60 YEARS AGO/41: STUMBLING HOME...TO STUMBLE SOME MORE

The Giants, having dropped two games at Dodger Stadium, returned home on Wednesday, May 23, 1962 in a listless mood despite still having a 2 1/2 game lead in the NL standings. Their fans seemed to mirror this lassitude, as less than 8,000 of them turned out at Candlestick Park to watch the opening game of an oddly-scheduled three-game series against the Philadelphia Phillies.*

Stumbling home, then, the Giants continued to stumble on this evening, playing against a team that had been the NL doormat in 1961 (a 47-107 record). After surrendering two singles to start the game, Mike McCormick was victimized by a dropped throw on the part of second baseman Chuck Hiller, nixing what might have been a double play. The Phillies parlayed that error into a three-run first inning. 

McCormick settled down after that, however, and Willie McCovey (getting a start in right field while Willie Mays got a rare night off) homered off the Phils' Art Mahaffey to close the gap to 3-1. 

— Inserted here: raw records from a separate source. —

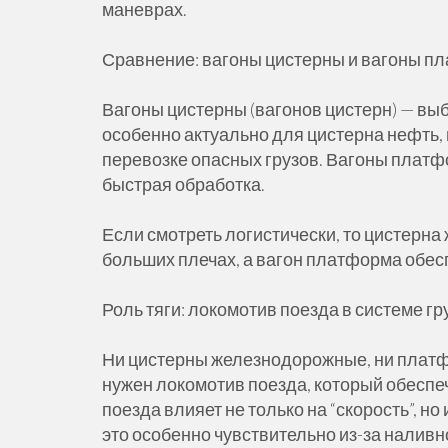
маневрах.
Сравнение: вагоны цистерны и вагоны 
Вагоны цистерны (вагонов цистерн) — выб
особенно актуально для цистерна нефть,
перевозке опасных грузов. Вагоны платф
быстрая обработка.
Если смотреть логистически, то цистерн
больших плечах, а вагон платформа обе
Роль тяги: локомотив поезда в системе г
Ни цистерны железнодорожные, ни платф
нужен локомотив поезда, который обеспе
поезда влияет не только на “скорость”, н
это особенно чувствительно из-за наливн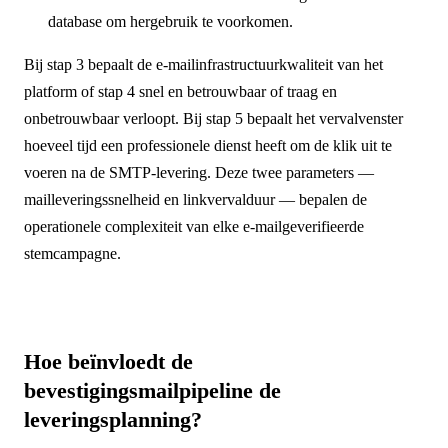
database om hergebruik te voorkomen.
Bij stap 3 bepaalt de e-mailinfrastructuurkwaliteit van het
platform of stap 4 snel en betrouwbaar of traag en
onbetrouwbaar verloopt. Bij stap 5 bepaalt het vervalvenster
hoeveel tijd een professionele dienst heeft om de klik uit te
voeren na de SMTP-levering. Deze twee parameters —
mailleverings­snelheid en linkvervalduur — bepalen de
operationele complexiteit van elke e-mailgeverifieerde
stemcampagne.
Hoe beïnvloedt de
bevestigingsmailpipeline de
leveringsplanning?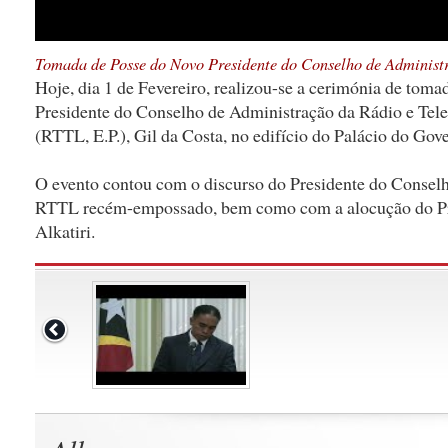
Tomada de Posse do Novo Presidente do Conselho de Administr
Hoje, dia 1 de Fevereiro, realizou-se a cerimónia de toma
Presidente do Conselho de Administração da Rádio e Tel
(RTTL, E.P.), Gil da Costa, no edifício do Palácio do Gove
O evento contou com o discurso do Presidente do Consel
RTTL recém-empossado, bem como com a alocução do Pr
Alkatiri.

But the often-embattled lefty, originally signed as a bonus baby at age 17 and who'd led the NL in ERA at age 21 in 1960, would soon find himself in trouble again in the fifth. (His injury-plagued 1962 would trigger another panic response in Giants' owner Horace Stoneham, who would discard him over the 1962-63 off-season in one of SF's worst trades.) Tony Taylor singled, stole second, and rode home on a double by the Phillies' hot rookie Ted Savage (who'd drawn comparisons to Mays and Jackie Robinson after a superb year in AAA in '61; he'd soon show a weakness against right-handers and become the 60s version of Harry "Suitcase" Simpson). 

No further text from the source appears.